- Required action -
Would you give the entries again word for word, with no pictures in the copy?

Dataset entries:

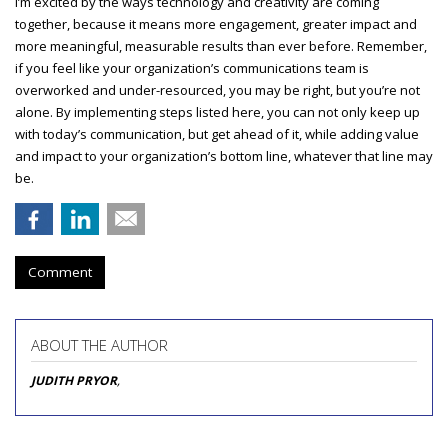
I’m excited by the ways technology and creativity are coming
together, because it means more engagement, greater impact and
more meaningful, measurable results than ever before. Remember,
if you feel like your organization’s communications team is
overworked and under-resourced, you may be right, but you’re not
alone. By implementing steps listed here, you can not only keep up
with today’s communication, but get ahead of it, while adding value
and impact to your organization’s bottom line, whatever that line may
be.
Comment
ABOUT THE AUTHOR
JUDITH PRYOR
,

- Expected answer -
I’m excited by the ways technology and creativity are coming
together, because it means more engagement, greater impact and
more meaningful, measurable results than ever before. Remember,
if you feel like your organization’s communications team is
overworked and under-resourced, you may be right, but you’re not
alone. By implementing steps listed here, you can not only keep up
with today’s communication, but get ahead of it, while adding value
and impact to your organization’s bottom line, whatever that line may
be.
Comment
ABOUT THE AUTHOR
JUDITH PRYOR
,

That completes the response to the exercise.